十日えびす(とおかえびす)とは、主に関西地方で1月10日を中心に行われる「えびす講(えびすこう)」のことを意味します。

えびす講とは、商売繁盛や家運隆盛を願って恵比寿様(恵比寿天)を祀る、昔ながらの行事です。七福神のひとりに数えられる恵比寿様は「商売人に福をもたらす神様」として知られていますが、漁業や農業を生業にしている人たちからも信仰されている福の神です。

もともとは、豊漁をもたらす神様として漁師たちに信仰されていた恵比寿様。

やがて商売人には商売繁盛を、農家には五穀豊穣を授けてくれる神様としても愛されるようになりました。

顔
えびす講とえびす様について、詳しくはこちら えびす講(えびすこう)とは?習わしや関東・関西での違いについて

関西地方の十日えびす

十日えびすでにぎわう写真

全国的に親しまれているえびす講ですが、行われる日程には地域差があります。

前述通り、関西地方では主に1月10日を中心にえびす講を催すのが一般的です。一方、関東地方では10月20日、もしくは1月20日に行われることが多いです。1月10日に行われる「十日えびす」に対して、10月や1月の20日に行われるえびす講は「二十日えびす(はつかえびす)」と呼ばれています。

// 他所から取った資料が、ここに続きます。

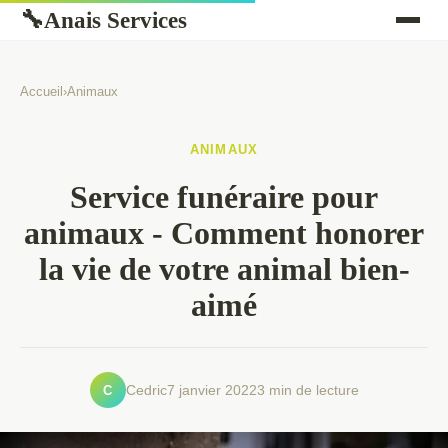
Anais Services
🔧
Accueil
›
Animaux
ANIMAUX
Service funéraire pour
animaux - Comment honorer
la vie de votre animal bien-
aimé
C
Cedric
7 janvier 2022
3 min de lecture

関西地方の十日えびすの期間は、主に3日間。1月10日を中心に、1月9日から11日にかけて行われます。十日えびすが執り行われる3日間にはそれぞれ次のような呼び名があります。

  • 9日は宵えびす
  • 中日にあたる10日は本えびす
  • 最終日の11日は残りえびす(もしくは残り福)

と呼ばれています。

十日えびすのしきたり

恵比須様に願いをかける

西宮神社の門

十日えびすの日が来ると、人々は近所の恵比寿様を祀っている寺院にお参りに行き、商売繁盛や家運隆盛、五穀豊穣などを祈ります。また、家に知人を招いて宴会を開くことも。特に関西で商いをしている人々は、商売仲間を呼んで一緒に盛り上がることが多いようです。

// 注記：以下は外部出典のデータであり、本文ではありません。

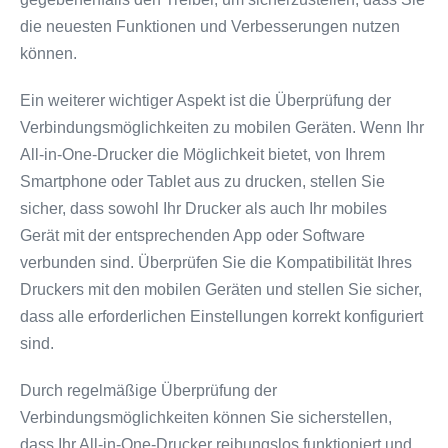
die neuesten Funktionen und Verbesserungen nutzen
können.
Ein weiterer wichtiger Aspekt ist die Überprüfung der
Verbindungsmöglichkeiten zu mobilen Geräten. Wenn Ihr
All-in-One-Drucker die Möglichkeit bietet, von Ihrem
Smartphone oder Tablet aus zu drucken, stellen Sie
sicher, dass sowohl Ihr Drucker als auch Ihr mobiles
Gerät mit der entsprechenden App oder Software
verbunden sind. Überprüfen Sie die Kompatibilität Ihres
Druckers mit den mobilen Geräten und stellen Sie sicher,
dass alle erforderlichen Einstellungen korrekt konfiguriert
sind.
Durch regelmäßige Überprüfung der
Verbindungsmöglichkeiten können Sie sicherstellen,
dass Ihr All-in-One-Drucker reibungslos funktioniert und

また昔から、十日えびすの日には各店舗で大売出しを行い、1年間分の罪を清算したとも伝わっています。この大売出しが、現在のバーゲンセールに繋がっているという説もあります。

「福笹」の売り出し

福笹の写真

また、十日えびすで恒例なのが、大阪府の今宮戎神社で行われる「福笹」の売り出しです。福笹は、笹の葉や熊手に縁起ものである小判や米俵、鯛などを結び付けた縁起物。この福笹は十日えびすの時にしか買えないということもあり大人気です。今宮戎神社の境内では「商売繁盛で笹もってこい!」という威勢の良い「えびす囃子」が流され、福笹が販売されます。

購入した福笹は家の神棚などに祀り、翌年の十日えびすの日にまた新しいものに買い替えるというしきたりがあります。こうすることで、毎年新たに福を呼び込むことができるのです。

開門神事・福男選び

福男選びのイラスト

兵庫県の西宮神社では、その年の「福男(ふくおとこ)」を決定する神事が催されます。福男とは、幸福を皆に分け与える役割を持つ人を意味します。

開門神事・福男選び」と呼ばれるこの神事が行われる日は、十日戎の中日である1月10日。朝6時、太鼓の合図とともに神社の門(赤門)が開け放たれ、福男を目指す大勢の人々が一斉に駆け出します。熱いレースを制し、1着で拝殿にたどり着いた人が「一番福」2着の人が「二番福」3着の人が「三番福」として、それぞれ福男に選ばれます。

江戸時代から始まったといわれるこの福男選び。「福男」という名称から誤解されやすいのですが、福男選びには女性も参加することができます。